### ASSIGNED TASK
Write out the material below again, line for line, without any images.
+++
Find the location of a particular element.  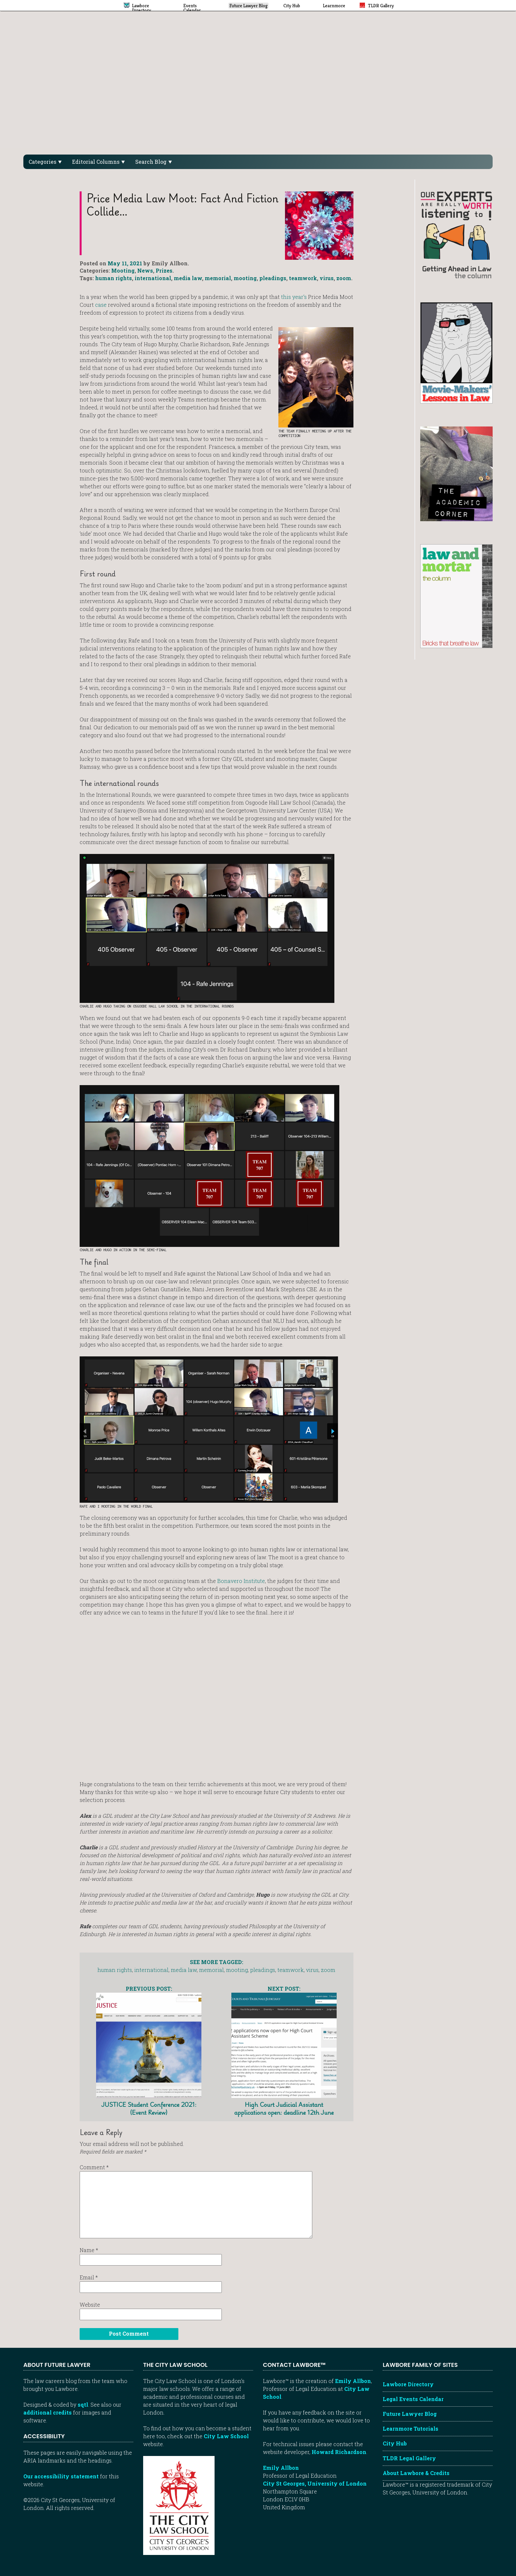

Legal Events Calendar is located at coordinates (413, 2398).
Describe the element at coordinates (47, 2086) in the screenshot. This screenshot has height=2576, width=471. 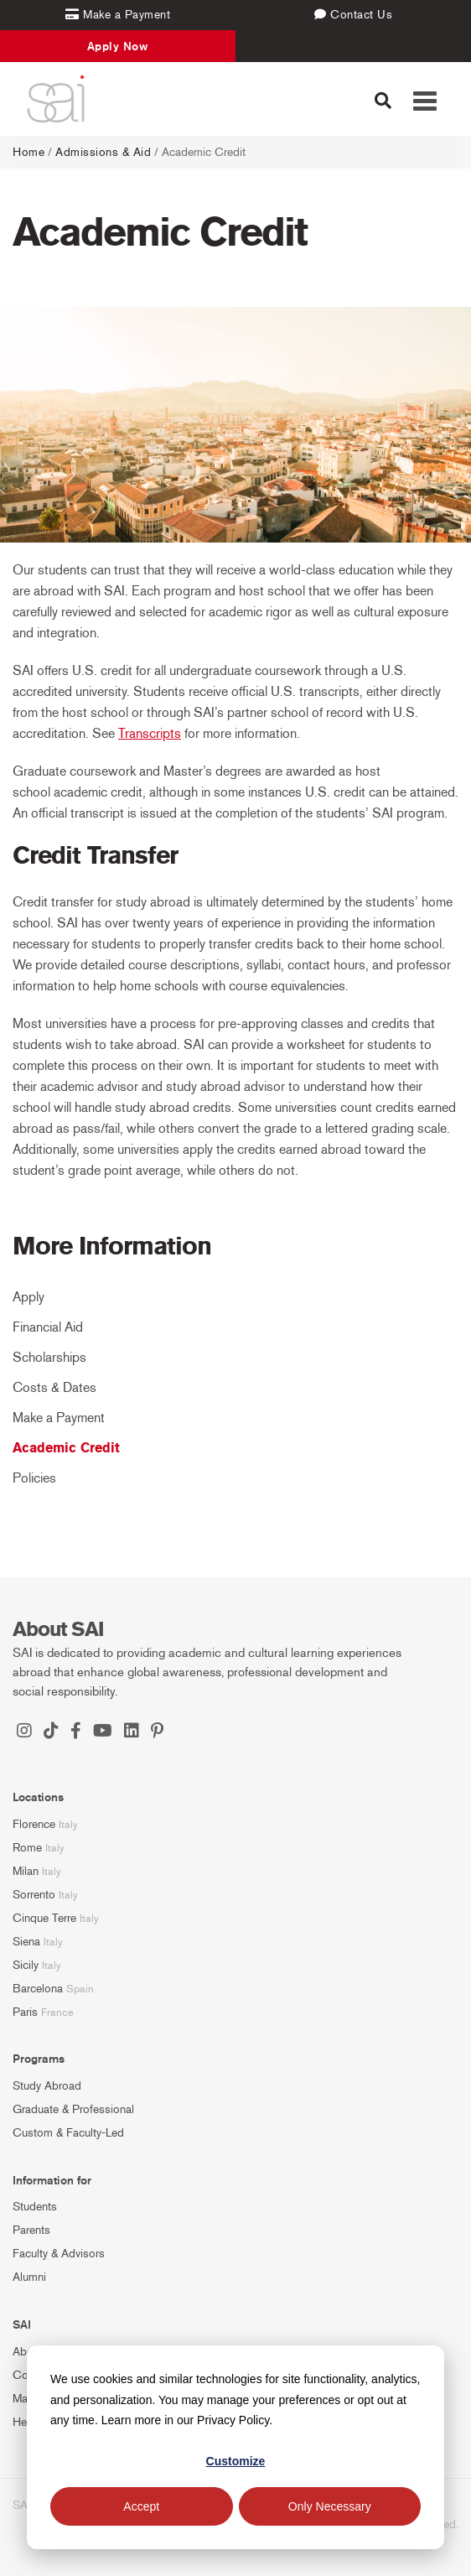
I see `Study Abroad` at that location.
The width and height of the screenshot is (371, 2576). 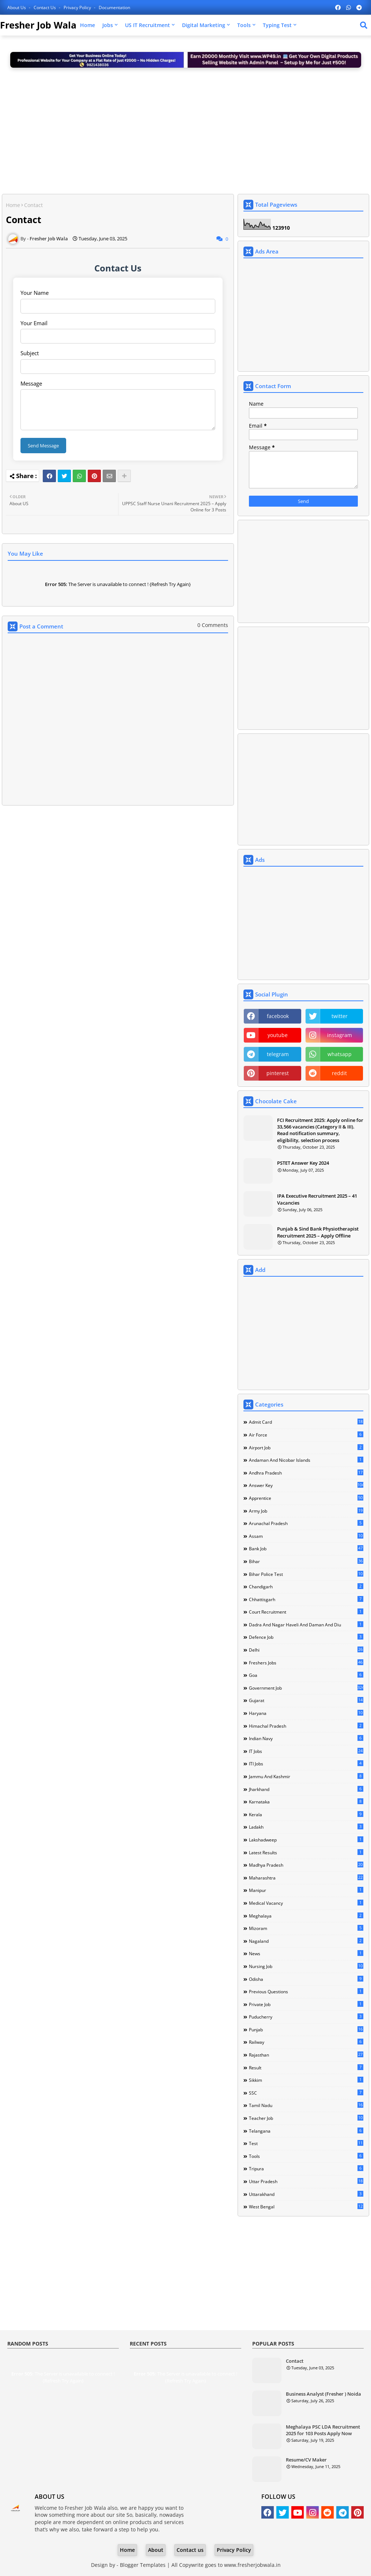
+++
### ANSWER SPACE
Find the location of a particular element.  

Legal Events Calendar is located at coordinates (413, 2398).
Describe the element at coordinates (47, 2086) in the screenshot. This screenshot has height=2576, width=471. 
I see `Study Abroad` at that location.
The width and height of the screenshot is (371, 2576). 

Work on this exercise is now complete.